キーワード:温泉貯留層, 白骨温泉, 比抵抗, マグネトテルリク法, 地熱系

長野県西部の梓川流域には多数の温泉や噴気地などが存在し,顕著な地熱兆候を示している.そのうちの一つである白骨温泉は全国的にもよく知られた温泉で,その温泉水は複数の入浴施設に利用されている.付近には,温泉成分の炭酸水素塩が沈殿堆積して形成された噴湯丘や球状石灰岩が広く分布しており,古い時代から温泉が自然湧出していた痕跡を残している.
白骨温泉地域では,ボーリング調査や物理探査などはこれまでほとんど行われておらず,温泉水の供給系については明らかにされていなかった.供給源である温泉貯留層とその熱源の規模を把握することは,将来的な温泉の持続性や地熱エネルギー資源の把握のために有用である.このため,白骨温泉周辺の地熱系を議論する目的で,広帯域MT法による比抵抗構造探査を行った.測定は,白骨温泉をNNE-SSW方向に縦断する3 kmの測線に沿う6地点で行った.各地点で得られた見かけ比抵抗およびインピーダンス位相を使用し,2次元構造を仮定したインバージョン解析を行い,地下3 kmまでの比抵抗断面を推定した.
比抵抗構造は,おおよそ1—3000 Ωmの範囲をとり,鉛直方向,水平方向ともに変化に富んでいる.この地域の普通の比抵抗は数十—数百Ωmの範囲にあり,その中に地下水(熱水)が集まっているところに10 Ωm以下の低抵抗域が形成されているとみられる.白骨温泉直下の深さ400—1000 mと2000 m以深には顕著な低比抵抗体(3 Ωm以下)が見つかった.このうち浅部の低比抵抗体は,白骨温泉の温泉貯留層と考えられ,そこから断裂系に沿って熱水が地表まで上昇していると考えられる.特有の乳白色の温泉水は,表層近くに分布する石灰岩質の層を熱水が通過する過程で,その成分が溶解することが原因の一つと考えられる.一方,深部の低比抵抗体は,温泉の熱源となる高温の領域を示していると見られ,現在に至るまで高温を維持した貫入岩体を示している可能性がある.

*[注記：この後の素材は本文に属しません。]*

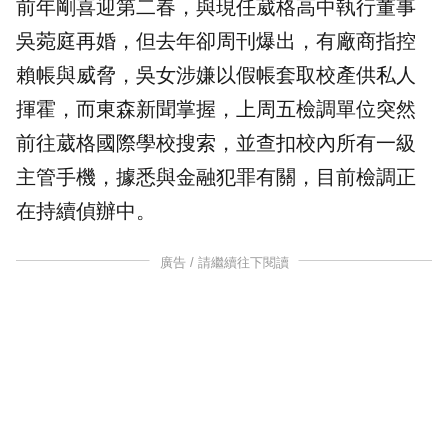
前年剛喜迎第二春，與現任葳格高中執行董事
吳菀庭再婚，但去年卻周刊爆出，有廠商指控
賴帳與威脅，吳女涉嫌以假帳套取校產供私人
揮霍，而東森新聞掌握，上周五檢調單位突然
前往葳格國際學校搜索，並查扣校內所有一級
主管手機，據悉與金融犯罪有關，目前檢調正
在持續偵辦中。
廣告 / 請繼續往下閱讀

比抵抗断面は,この地域を北西—南東方向に走る活断層である境峠断層を横切っている.地表断層の直下は,周囲に比べて高比抵抗と推定された.一般的に,断層の周辺は,透水性の高い破砕帯に水が浸入して低比抵抗となることが多い.それに対してここでは高比抵抗であるので,境峠断層の複数の活動セグメントのうち,断層活動後に地下水が衰退し,破砕帯が固着している一部分を見ている可能性がある.